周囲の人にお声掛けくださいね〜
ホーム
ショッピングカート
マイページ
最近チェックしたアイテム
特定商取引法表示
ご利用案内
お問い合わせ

※

▸ Task brief
Set every record down again, exactly as given.

▸ Solution to this problem
周囲の人にお声掛けくださいね〜
ホーム
ショッピングカート
マイページ
最近チェックしたアイテム
特定商取引法表示
ご利用案内
お問い合わせ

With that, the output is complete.